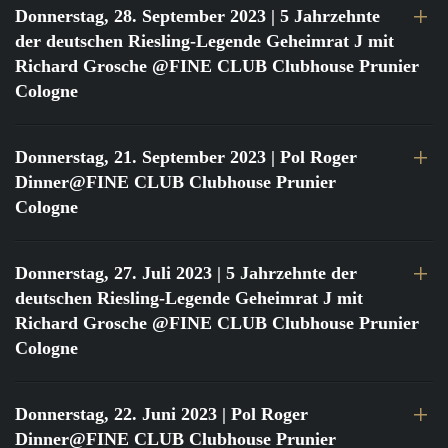
Donnerstag, 28. September 2023
| 5 Jahrzehnte
der deutschen Riesling-Legende Geheimrat J mit
Richard Grosche @FINE CLUB Clubhouse Prunier
Cologne
Donnerstag, 21. September 2023
| Pol Roger
Dinner@FINE CLUB Clubhouse Prunier
Cologne
Donnerstag, 27. Juli 2023
| 5 Jahrzehnte der
deutschen Riesling-Legende Geheimrat J mit
Richard Grosche @FINE CLUB Clubhouse Prunier
Cologne
Donnerstag, 22. Juni 2023
| Pol Roger
Dinner@FINE CLUB Clubhouse Prunier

What is being asked: Please produce an exact copy of all the material, leaving out the pictures.

Answer box:
Donnerstag, 28. September 2023
| 5 Jahrzehnte
der deutschen Riesling-Legende Geheimrat J mit
Richard Grosche @FINE CLUB Clubhouse Prunier
Cologne
Donnerstag, 21. September 2023
| Pol Roger
Dinner@FINE CLUB Clubhouse Prunier
Cologne
Donnerstag, 27. Juli 2023
| 5 Jahrzehnte der
deutschen Riesling-Legende Geheimrat J mit
Richard Grosche @FINE CLUB Clubhouse Prunier
Cologne
Donnerstag, 22. Juni 2023
| Pol Roger
Dinner@FINE CLUB Clubhouse Prunier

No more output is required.